• **Extracted entries**:
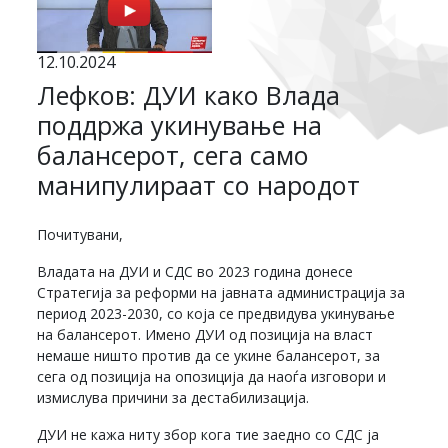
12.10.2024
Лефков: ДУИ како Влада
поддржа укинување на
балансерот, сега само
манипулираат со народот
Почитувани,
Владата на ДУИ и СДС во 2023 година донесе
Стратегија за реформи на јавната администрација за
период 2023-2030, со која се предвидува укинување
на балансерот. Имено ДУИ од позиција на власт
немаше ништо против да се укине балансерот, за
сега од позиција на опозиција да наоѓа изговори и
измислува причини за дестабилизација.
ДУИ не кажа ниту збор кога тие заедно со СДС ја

...

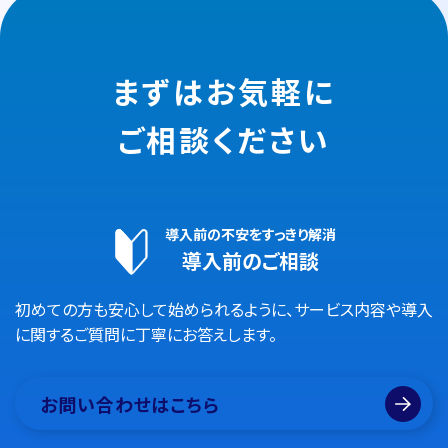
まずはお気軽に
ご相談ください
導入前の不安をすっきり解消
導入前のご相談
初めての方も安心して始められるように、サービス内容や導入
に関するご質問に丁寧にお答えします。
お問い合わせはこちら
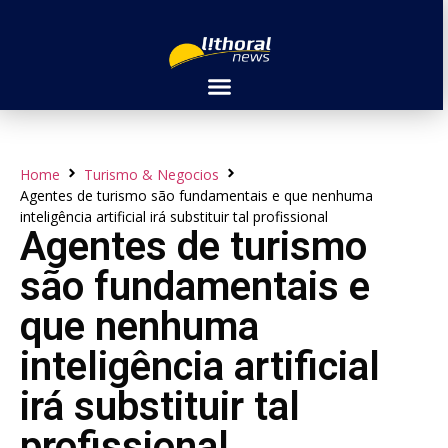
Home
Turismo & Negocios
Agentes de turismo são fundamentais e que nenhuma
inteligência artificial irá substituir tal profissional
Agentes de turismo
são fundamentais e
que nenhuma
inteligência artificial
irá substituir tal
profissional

---

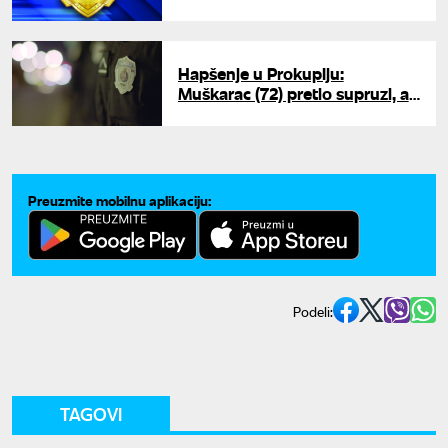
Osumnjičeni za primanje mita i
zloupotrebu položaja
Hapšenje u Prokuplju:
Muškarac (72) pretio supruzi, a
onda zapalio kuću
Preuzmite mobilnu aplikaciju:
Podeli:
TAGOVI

• **What this task involves**: For this exercise, find all lines in the records containing the word "Agentes" and copy them.

• **Problem solution**:
Agentes de turismo são fundamentais e que nenhuma
Agentes de turismo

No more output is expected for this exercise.